* PROBLEM TO WORK ON *
Would you please transcribe the data in full and exactly, excluding images?

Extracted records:
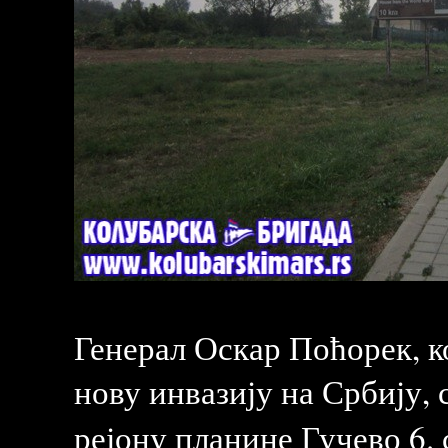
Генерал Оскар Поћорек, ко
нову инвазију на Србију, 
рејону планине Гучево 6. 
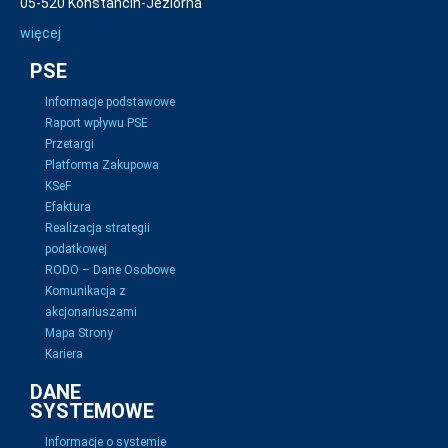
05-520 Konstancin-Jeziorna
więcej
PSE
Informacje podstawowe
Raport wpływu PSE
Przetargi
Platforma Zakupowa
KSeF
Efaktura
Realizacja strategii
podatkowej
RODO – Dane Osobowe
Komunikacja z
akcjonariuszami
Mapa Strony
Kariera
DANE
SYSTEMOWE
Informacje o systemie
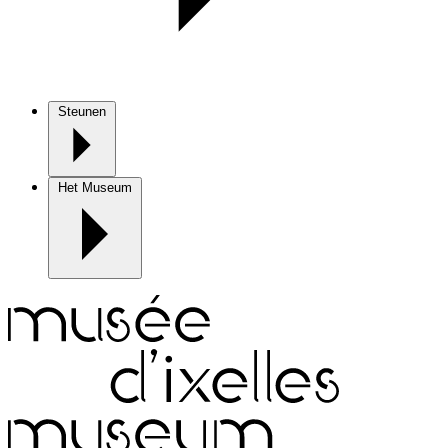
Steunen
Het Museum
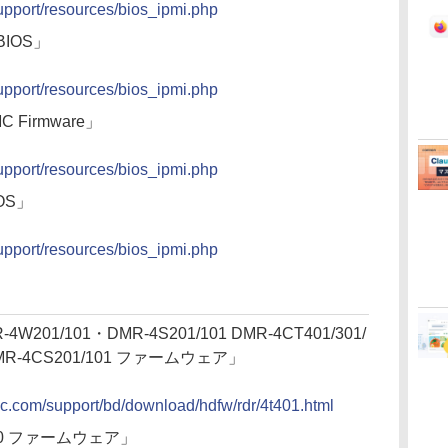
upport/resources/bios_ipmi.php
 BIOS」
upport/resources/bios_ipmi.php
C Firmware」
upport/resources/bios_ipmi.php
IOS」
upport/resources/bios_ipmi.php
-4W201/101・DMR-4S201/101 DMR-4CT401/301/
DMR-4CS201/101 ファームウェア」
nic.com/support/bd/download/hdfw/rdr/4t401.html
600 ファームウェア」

* REPLY TO THE EXERCISE *
Генерал Оскар Поћорек, ко
нову инвазију на Србију, 
рејону планине Гучево 6. 
05-520 Konstancin-Jeziorna
więcej
PSE
Informacje podstawowe
Raport wpływu PSE
Przetargi
Platforma Zakupowa
KSeF
Efaktura
Realizacja strategii
podatkowej
RODO – Dane Osobowe
Komunikacja z
akcjonariuszami
Mapa Strony
Kariera
DANE
SYSTEMOWE
Informacje o systemie
Steunen
Het Museum
upport/resources/bios_ipmi.php
 BIOS」
upport/resources/bios_ipmi.php
C Firmware」
upport/resources/bios_ipmi.php
IOS」
upport/resources/bios_ipmi.php
-4W201/101・DMR-4S201/101 DMR-4CT401/301/
DMR-4CS201/101 ファームウェア」
nic.com/support/bd/download/hdfw/rdr/4t401.html
600 ファームウェア」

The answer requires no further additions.